Reproduce every record below exactly as written, leaving out any pictures.
········
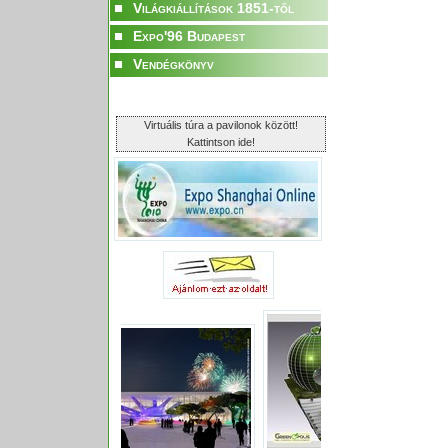
Világkiállítások 1851-től
Expo'96 Budapest
Vendégkönyv
Virtuális túra a pavilonok között!
Kattintson ide!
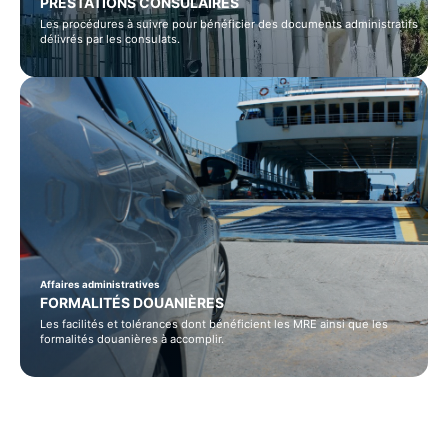
PRESTATIONS CONSULAIRES
Les procédures à suivre pour bénéficier des documents administratifs
délivrés par les consulats.
Affaires administratives
FORMALITÉS DOUANIÈRES
Les facilités et tolérances dont bénéficient les MRE ainsi que les
formalités douanières à accomplir.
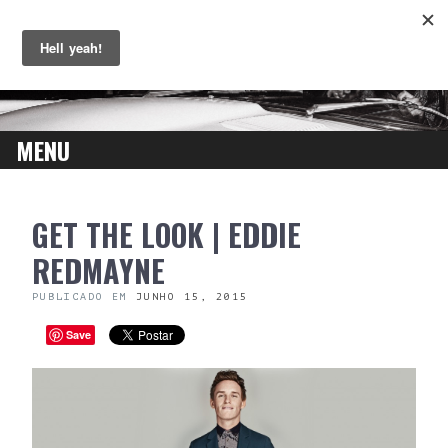
MENU
SKIP
GET THE LOOK | EDDIE
TO
CONTENT
REDMAYNE
PUBLICADO EM
JUNHO 15, 2015
Save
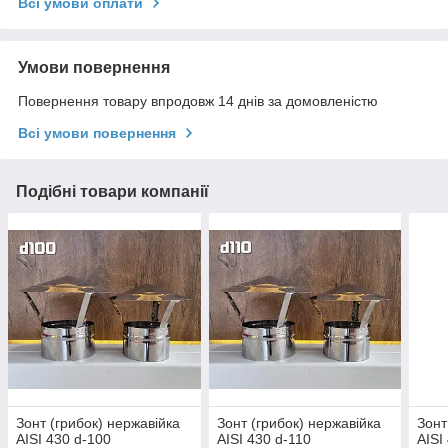
Всі умови оплати
Умови повернення
Повернення товару впродовж 14 днів за домовленістю
Всі умови повернення
Подібні товари компанії
Зонт (грибок) нержавійка
Зонт (грибок) нержавійка
Зонт
AISI 430 d-100
AISI 430 d-110
AISI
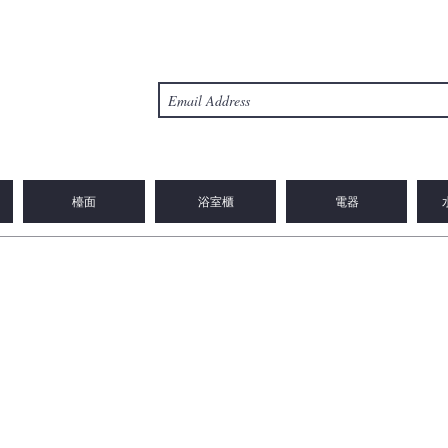
檯面
浴室櫃
電器
© Copyright 2023 2WIN CABINETRY INC.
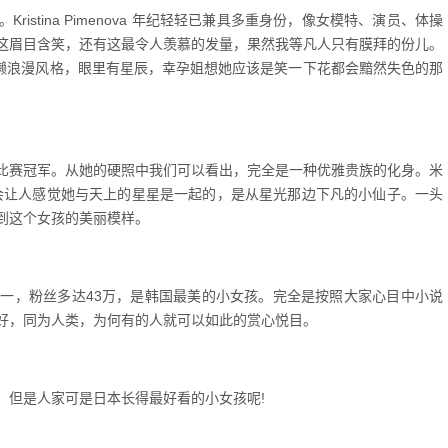
stina Pimenova 年纪轻轻已兼具多重身份，像女模特、演员、体操
这眉目含笑，还有这最令人羡慕的发量，果然我等凡人只有膜拜的份儿。
的慵懒浪漫风格，眼里有星辰，幸孕姐想她应该是笑一下花都会黯然失色的那
小小姐”选美比赛冠军。从她的硬照中我们可以看出，完全是一种优雅贵族的化身。米
会让人感觉她与天上的星星是一起的，是从星光那边下凡的小仙子。一头
到这个女孩的美丽模样。
一，粉丝多达43万，是韩国最美的小女孩。完全是按照大家心目中小说
好，同为人类，为何有的人就可以如此的赏心悦目。
，但是人家可是日本长得最好看的小女孩呢!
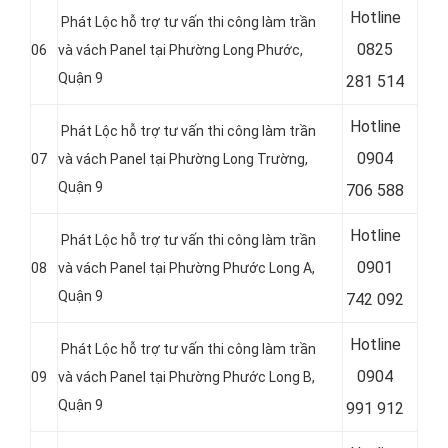
Hotline
Phát Lộc hỗ trợ tư vấn thi công làm trần
0
825
06
và vách Panel tại Phường Long Phước,
Quận 9
281 514
Hotline
Phát Lộc hỗ trợ tư vấn thi công làm trần
0
904
07
và vách Panel tại Phường Long Trường,
Quận 9
706 588
Hotline
Phát Lộc hỗ trợ tư vấn thi công làm trần
0
901
08
và vách Panel tại Phường Phước Long A,
Quận 9
742 092
Hotline
Phát Lộc hỗ trợ tư vấn thi công làm trần
0
904
09
và vách Panel tại Phường Phước Long B,
Quận 9
991 912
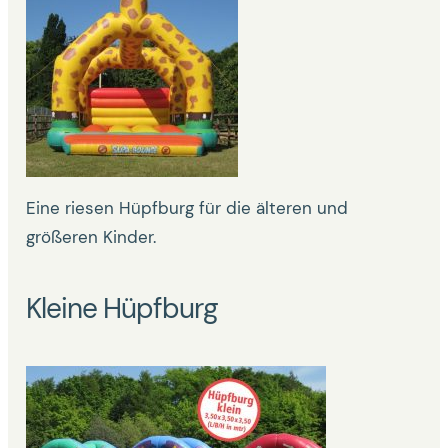
Eine riesen Hüpfburg für die älteren und
größeren Kinder.
Kleine Hüpfburg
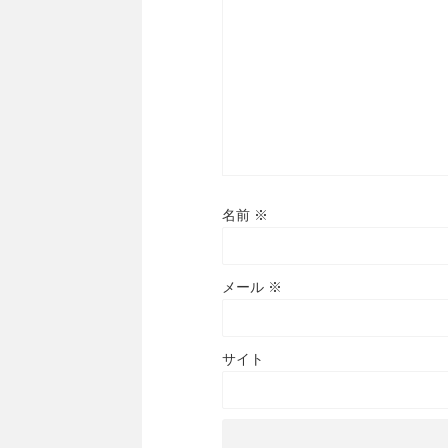
名前
※
メール
※
サイト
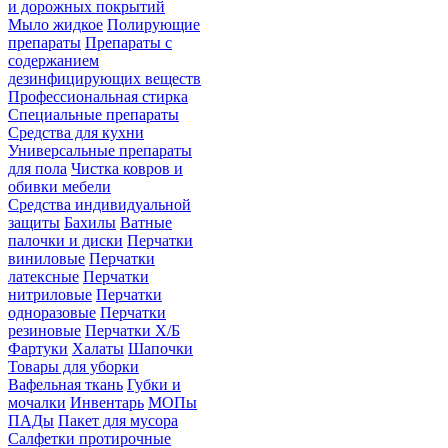
и дорожных покрытий
Мыло жидкое
Полирующие
препараты
Препараты с
содержанием
дезинфицирующих веществ
Профессиональная стирка
Специальные препараты
Средства для кухни
Универсальные препараты
для пола
Чистка ковров и
обивки мебели
Средства индивидуальной
защиты
Бахилы
Ватные
палочки и диски
Перчатки
виниловые
Перчатки
латексные
Перчатки
нитриловые
Перчатки
одноразовые
Перчатки
резиновые
Перчатки Х/Б
Фартуки
Халаты
Шапочки
Товары для уборки
Вафельная ткань
Губки и
мочалки
Инвентарь
МОПы
ПАДы
Пакет для мусора
Салфетки протирочные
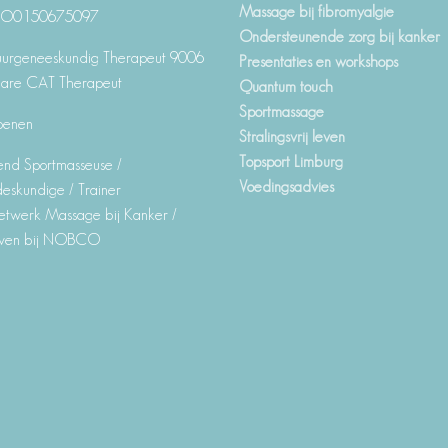
Massage bij fibromyalgie
BO0150675097
Ondersteunende zorg bij kanker
urgeneeskundig Therapeut 9006
Presentaties en workshops
are CAT Therapeut
Quantum touch
Sportmassage
oenen
Stralingsvrij leven
Topsport Limburg
nd Sportmasseuse /
Voedingsadvies
eskundige / Trainer
etwerk Massage bij Kanker /
even bij NOBCO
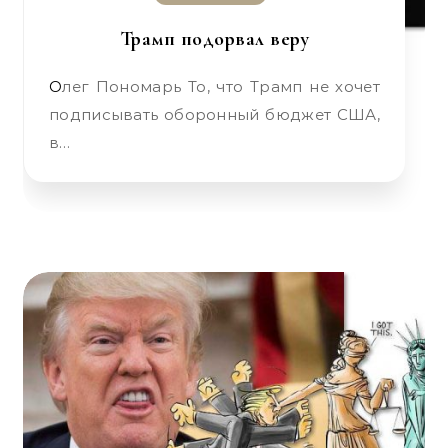
Трамп подорвал веру
Олег Пономарь То, что Трамп не хочет
подписывать оборонный бюджет США,
в…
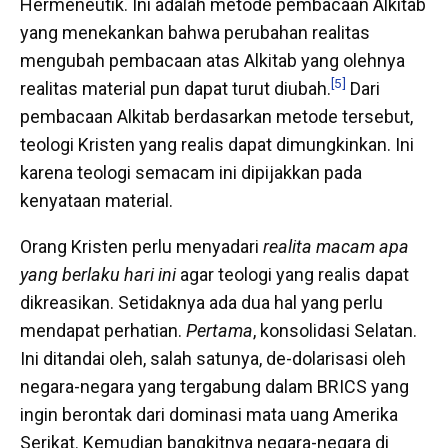
Hermeneutik. Ini adalah metode pembacaan Alkitab
yang menekankan bahwa perubahan realitas
mengubah pembacaan atas Alkitab yang olehnya
[5]
realitas material pun dapat turut diubah.
Dari
pembacaan Alkitab berdasarkan metode tersebut,
teologi Kristen yang realis dapat dimungkinkan. Ini
karena teologi semacam ini dipijakkan pada
kenyataan material.
Orang Kristen perlu menyadari
realita macam apa
yang berlaku hari ini
agar teologi yang realis dapat
dikreasikan. Setidaknya ada dua hal yang perlu
mendapat perhatian.
Pertama
, konsolidasi Selatan.
Ini ditandai oleh, salah satunya, de-dolarisasi oleh
negara-negara yang tergabung dalam BRICS yang
ingin berontak dari dominasi mata uang Amerika
Serikat. Kemudian bangkitnya negara-negara di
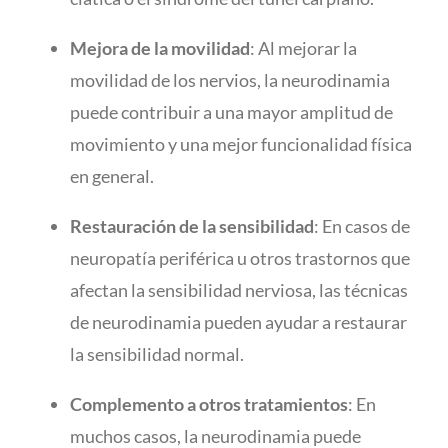
Mejora de la movilidad
: Al mejorar la
movilidad de los nervios, la neurodinamia
puede contribuir a una mayor amplitud de
movimiento y una mejor funcionalidad física
en general.
Restauración de la sensibilidad
: En casos de
neuropatía periférica u otros trastornos que
afectan la sensibilidad nerviosa, las técnicas
de neurodinamia pueden ayudar a restaurar
la sensibilidad normal.
Complemento a otros tratamientos
: En
muchos casos, la neurodinamia puede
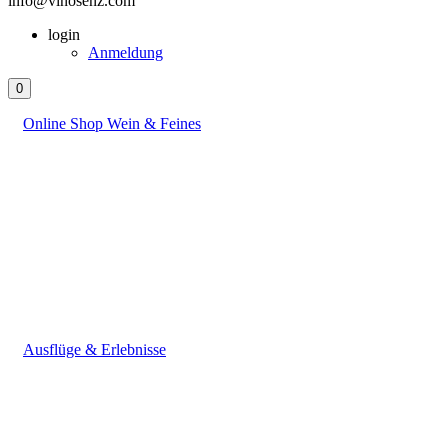
info@vinosenz.com
login
Anmeldung
0
Online Shop Wein & Feines
Ausflüge & Erlebnisse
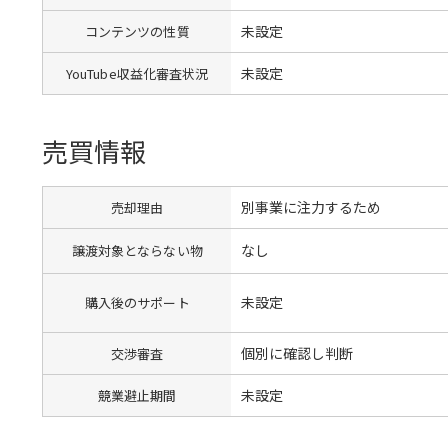
未設定
コンテンツの性質
未設定
YouTube収益化審査状況
売買情報
別事業に注力するため
売却理由
なし
譲渡対象とならない物
未設定
購入後のサポート
個別に確認し判断
交渉審査
未設定
競業避止期間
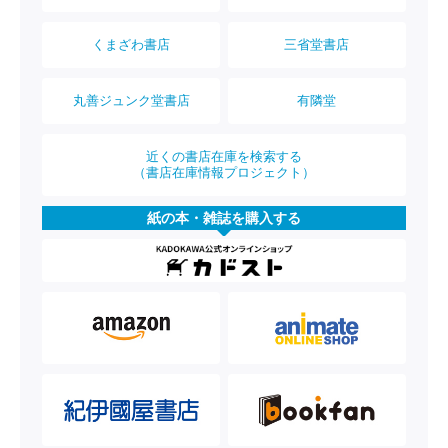
くまざわ書店
三省堂書店
丸善ジュンク堂書店
有隣堂
近くの書店在庫を検索する
（書店在庫情報プロジェクト）
紙の本・雑誌を購入する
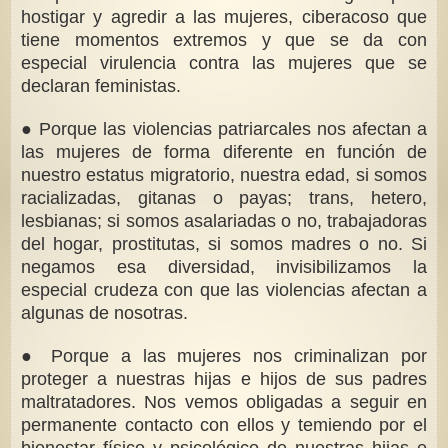
hostigar y agredir a las mujeres, ciberacoso que
tiene momentos extremos y que se da con
especial virulencia contra las mujeres que se
declaran feministas.
● Porque las violencias patriarcales nos afectan a
las mujeres de forma diferente en función de
nuestro estatus migratorio, nuestra edad, si somos
racializadas, gitanas o payas; trans, hetero,
lesbianas; si somos asalariadas o no, trabajadoras
del hogar, prostitutas, si somos madres o no. Si
negamos esa diversidad, invisibilizamos la
especial crudeza con que las violencias afectan a
algunas de nosotras.
● Porque a las mujeres nos criminalizan por
proteger a nuestras hijas e hijos de sus padres
maltratadores. Nos vemos obligadas a seguir en
permanente contacto con ellos y temiendo por el
bienestar físico y psicológico de nuestras hijas e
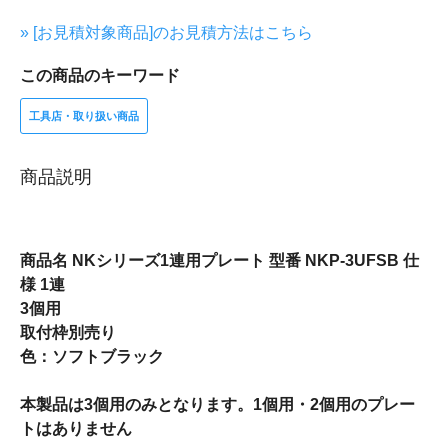
» [お見積対象商品]のお見積方法はこちら
この商品のキーワード
工具店・取り扱い商品
商品説明
商品名 NKシリーズ1連用プレート 型番 NKP-3UFSB 仕
様 1連
3個用
取付枠別売り
色：ソフトブラック
本製品は3個用のみとなります。1個用・2個用のプレー
トはありません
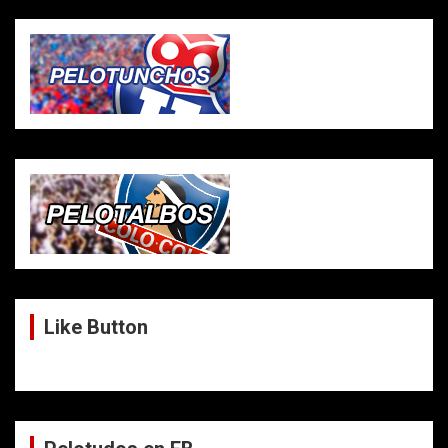
Like Button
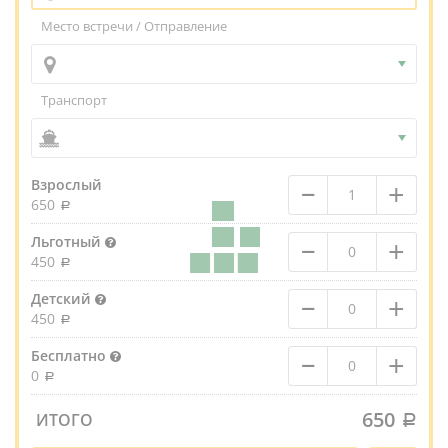
Место встречи / Отправление
Транспорт
–
+
Взрослый
650
–
+
Льготный
450
–
+
Детский
450
–
+
Бесплатно
0
650
ИТОГО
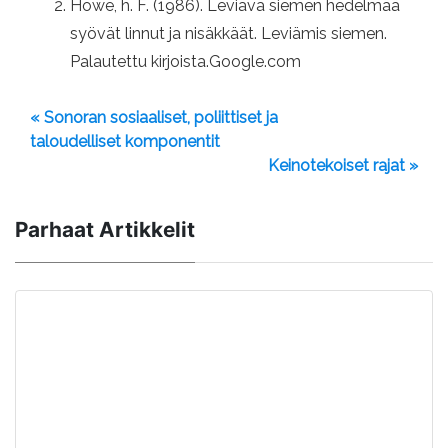
Howe, h. F. (1986). Leviävä siemen hedelmää
syövät linnut ja nisäkkäät. Leviämis siemen.
Palautettu kirjoista.Google.com
« Sonoran sosiaaliset, poliittiset ja
taloudelliset komponentit
Keinotekoiset rajat »
Parhaat Artikkelit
········
● WRITTEN RESPONSE
Világkiállítások 1851-től
Expo'96 Budapest
Vendégkönyv
Virtuális túra a pavilonok között!
Kattintson ide!
PRESTATIONS CONSULAIRES
Les procédures à suivre pour bénéficier des documents administratifs
délivrés par les consulats.
Affaires administratives
FORMALITÉS DOUANIÈRES
Les facilités et tolérances dont bénéficient les MRE ainsi que les
formalités douanières à accomplir.
MENU
SKIP
GET THE LOOK | EDDIE
TO
CONTENT
REDMAYNE
PUBLICADO EM
JUNHO 15, 2015
Save
Всі умови оплати
Умови повернення
Повернення товару впродовж 14 днів за домовленістю
Всі умови повернення
Подібні товари компанії
Зонт (грибок) нержавійка
Зонт (грибок) нержавійка
Зонт
AISI 430 d-100
AISI 430 d-110
AISI
檯面
浴室櫃
電器
© Copyright 2023 2WIN CABINETRY INC.
stina Pimenova 年纪轻轻已兼具多重身份，像女模特、演员、体操
这眉目含笑，还有这最令人羡慕的发量，果然我等凡人只有膜拜的份儿。
的慵懒浪漫风格，眼里有星辰，幸孕姐想她应该是笑一下花都会黯然失色的那
小小姐”选美比赛冠军。从她的硬照中我们可以看出，完全是一种优雅贵族的化身。米
会让人感觉她与天上的星星是一起的，是从星光那边下凡的小仙子。一头
到这个女孩的美丽模样。
一，粉丝多达43万，是韩国最美的小女孩。完全是按照大家心目中小说
好，同为人类，为何有的人就可以如此的赏心悦目。
，但是人家可是日本长得最好看的小女孩呢!
Hotline
Phát Lộc hỗ trợ tư vấn thi công làm trần
0
825
06
và vách Panel tại Phường Long Phước,
Quận 9
281 514
Hotline
Phát Lộc hỗ trợ tư vấn thi công làm trần
0
904
07
và vách Panel tại Phường Long Trường,
Quận 9
706 588
Hotline
Phát Lộc hỗ trợ tư vấn thi công làm trần
0
901
08
và vách Panel tại Phường Phước Long A,
Quận 9
742 092
Hotline
Phát Lộc hỗ trợ tư vấn thi công làm trần
0
904
09
và vách Panel tại Phường Phước Long B,
Quận 9
991 912
Eine riesen Hüpfburg für die älteren und
größeren Kinder.
Kleine Hüpfburg
名前
※
メール
※
サイト
и дорожных покрытий
Мыло жидкое
Полирующие
препараты
Препараты с
содержанием
дезинфицирующих веществ
Профессиональная стирка
Специальные препараты
Средства для кухни
Универсальные препараты
для пола
Чистка ковров и
обивки мебели
Средства индивидуальной
защиты
Бахилы
Ватные
палочки и диски
Перчатки
виниловые
Перчатки
латексные
Перчатки
нитриловые
Перчатки
одноразовые
Перчатки
резиновые
Перчатки Х/Б
Фартуки
Халаты
Шапочки
Товары для уборки
Вафельная ткань
Губки и
мочалки
Инвентарь
МОПы
ПАДы
Пакет для мусора
Салфетки протирочные
Massage bij fibromyalgie
BO0150675097
Ondersteunende zorg bij kanker
urgeneeskundig Therapeut 9006
Presentaties en workshops
are CAT Therapeut
Quantum touch
Sportmassage
oenen
Stralingsvrij leven
Topsport Limburg
nd Sportmasseuse /
Voedingsadvies
eskundige / Trainer
etwerk Massage bij Kanker /
even bij NOBCO
Трамп подорвал веру
Олег Пономарь То, что Трамп не хочет
подписывать оборонный бюджет США,
в…
Hermeneutik. Ini adalah metode pembacaan Alkitab
yang menekankan bahwa perubahan realitas
mengubah pembacaan atas Alkitab yang olehnya
[5]
realitas material pun dapat turut diubah.
Dari
pembacaan Alkitab berdasarkan metode tersebut,
teologi Kristen yang realis dapat dimungkinkan. Ini
karena teologi semacam ini dipijakkan pada
kenyataan material.
Orang Kristen perlu menyadari
realita macam apa
yang berlaku hari ini
agar teologi yang realis dapat
dikreasikan. Setidaknya ada dua hal yang perlu
mendapat perhatian.
Pertama
, konsolidasi Selatan.
Ini ditandai oleh, salah satunya, de-dolarisasi oleh
negara-negara yang tergabung dalam BRICS yang
ingin berontak dari dominasi mata uang Amerika
Serikat. Kemudian bangkitnya negara-negara di
Mejora de la movilidad
: Al mejorar la
movilidad de los nervios, la neurodinamia
puede contribuir a una mayor amplitud de
movimiento y una mejor funcionalidad física
en general.
Restauración de la sensibilidad
: En casos de
neuropatía periférica u otros trastornos que
afectan la sensibilidad nerviosa, las técnicas
de neurodinamia pueden ayudar a restaurar
la sensibilidad normal.
Complemento a otros tratamientos
: En
muchos casos, la neurodinamia puede
info@vinosenz.com
login
Anmeldung
0
Online Shop Wein & Feines
Ausflüge & Erlebnisse
未設定
コンテンツの性質
未設定
YouTube収益化審査状況
売買情報
別事業に注力するため
売却理由
なし
譲渡対象とならない物
未設定
購入後のサポート
個別に確認し判断
交渉審査
未設定
競業避止期間
くまざわ書店
三省堂書店
丸善ジュンク堂書店
有隣堂
近くの書店在庫を検索する
（書店在庫情報プロジェクト）
紙の本・雑誌を購入する
hostigar y agredir a las mujeres, ciberacoso que
tiene momentos extremos y que se da con
especial virulencia contra las mujeres que se
declaran feministas.
● Porque las violencias patriarcales nos afectan a
las mujeres de forma diferente en función de
nuestro estatus migratorio, nuestra edad, si somos
racializadas, gitanas o payas; trans, hetero,
lesbianas; si somos asalariadas o no, trabajadoras
del hogar, prostitutas, si somos madres o no. Si
negamos esa diversidad, invisibilizamos la
especial crudeza con que las violencias afectan a
algunas de nosotras.
● Porque a las mujeres nos criminalizan por
proteger a nuestras hijas e hijos de sus padres
maltratadores. Nos vemos obligadas a seguir en
permanente contacto con ellos y temiendo por el
bienestar físico y psicológico de nuestras hijas e
» [お見積対象商品]のお見積方法はこちら
この商品のキーワード
工具店・取り扱い商品
商品説明
商品名 NKシリーズ1連用プレート 型番 NKP-3UFSB 仕
様 1連
3個用
取付枠別売り
色：ソフトブラック
本製品は3個用のみとなります。1個用・2個用のプレー
トはありません
Like Button
Место встречи / Отправление
Транспорт
–
+
Взрослый
650
–
+
Льготный
450
–
+
Детский
450
–
+
Бесплатно
0
650
ИТОГО
Howe, h. F. (1986). Leviävä siemen hedelmää
syövät linnut ja nisäkkäät. Leviämis siemen.
Palautettu kirjoista.Google.com
« Sonoran sosiaaliset, poliittiset ja
taloudelliset komponentit
Keinotekoiset rajat »
Parhaat Artikkelit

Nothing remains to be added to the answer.